Plume d'argent Inscrit le: 26/10/2014 De: Cintegabelle Envois: 358 |
Pignon sur rue Pignon sur rue
Il est 17 heures j’ouvre boutique. Mon pas de porte : une forêt publique. Bord de route, aire sauvage, coin de nature… J’y charme vos époux, j’y cueille vos maris. Ils me payent bien, grâce à eux Tatiana survit.
Sac plastic sur la branche : Dans un buisson je soigne un client ! J’en sorts déjà : venez, il a vite fait son temps ! Professionnelle je connais mon métier ! Doigts de fée, reins offerts, 11 minutes : pas plus pour finir son affaire.
Bas résille, jupe courte : mon uniforme Hommes lubriques, voyez ces formes ! Sales, gros, avinés… toujours pervers. Tous les mêmes : de vrais cadors ! Virils ? Laissez-moi rire : des porcs !
Ils sont nombreux les frustrés, ces cochons : Queue de voitures, parfois des bouchons ! Sortie d’usine, de bureau, en bleu ou en cravate. Origines variées, mais tous pareils, Fin de journée leur bas ventre s’éveille.
Tel le clown : sourire figé, Maquillage : je cache mes yeux fatigués. Des caresses, tu parles ! Juste des mains fébriles ! Sûrs d’eux, fiers comme des paons. En fait grossiers ; pire encore : violents.
Une parenthèse dans son planning, Il fait une pause sur mon parking. N’ayez crainte, je ne le retiendrai pas : Juste une pute, pas une maîtresse Merci, mais votre type, je vous le laisse.

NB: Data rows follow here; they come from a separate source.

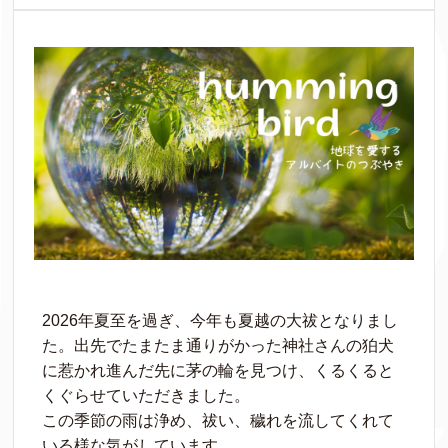
2026年夏至を過ぎ、今年も夏越の大祓となりまし
た。出先でたまたま通りがかった神社さんの狛犬
に惹かれ進んだ先に茅の輪を見つけ、くるくると
くぐらせていただきました。
この季節の雨は浄め、祓い、穢れを流してくれて
いる様な気がしています。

Je vous entends me juger Je vois, Madame, votre regard ulcéré. La société m’accuse, on me traite de salope. Vous aimeriez me bannir, ne plus me voir. C’est Monsieur que vous allez décevoir.

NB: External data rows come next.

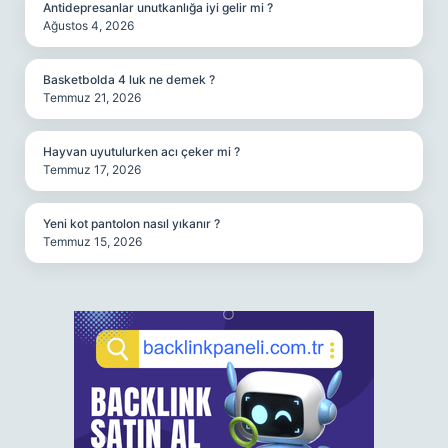
Antidepresanlar unutkanlığa iyi gelir mi ?
Ağustos 4, 2026
Basketbolda 4 luk ne demek ?
Temmuz 21, 2026
Hayvan uyutulurken acı çeker mi ?
Temmuz 17, 2026
Yeni kot pantolon nasıl yıkanır ?
Temmuz 15, 2026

Fille facile dites-vous ! Une bonne à rien, voilà tout ! Ai-je eu le choix ? Si sous ce fard je suis cette créature, Creusez un peu, vous verrez mes blessures.

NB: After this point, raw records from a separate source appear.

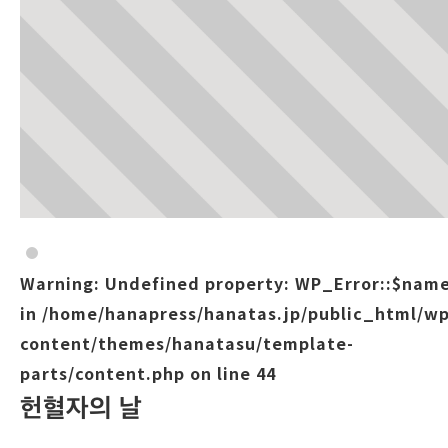
Warning
: Undefined property: WP_Error::$nam
in
/home/hanapress/hanatas.jp/public_html/wp
content/themes/hanatasu/template-
parts/content.php
on line
44
헌혈자의 날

Cela ne se voit pas : j’ai 55 ans. Des études à payer, deux grands enfants Autrefois élégante et coquette, Mariée, épouse, mère au foyer Me voilà veuve, j’ai du improviser.
Un destin vole en éclat. Je suis seule. Ma famille sur les bras, pas le temps pour le deuil. Comme les vôtres, mes enfants ont faim ! Vous auriez fait mieux ? Ca reste à voir ! Quels regrets ? Je ne fais que mon devoir.
Passer l’éponge, pleurer sur mon sort ? J’ai du charme alors un effort ! La concurrence est rude, tant de travailleuses Marque de fabrique, pour réussir quelques astuces : Cacher mes rides, prendre l’accent russe.
A la nuit tombée, rideau ! Finies les affaires. Ma voiture : mon vestiaire. Chemisier, jeans, foulard de soie Quelques secondes devant le rétroviseur Tatiana disparaît. A demain, même heure !
Je gagne ma vie, je paye des impôts Pas entretenue, pas de maquereau. Je ne vous le souhaite pas, mais… Vous connaissez maintenant mon histoire. Nous partagerons peut-être un jour le même trottoir.
Je vis à l’hôtel, j’y suis discrète Un réceptionniste me sourit, je m’arrête Officiellement vendeuse, il n’est pas dupe. Il me regarde, me tend ma clef. Dans ses yeux, enfin un peu de respect
Un jour je prendrai ma retraite enfin. J’oublierai la moiteur de toutes ces mains Si je garde un souvenir : Ce jeune homme qui jamais ne condamne, Lui qui chaque soir m’appelle Madame.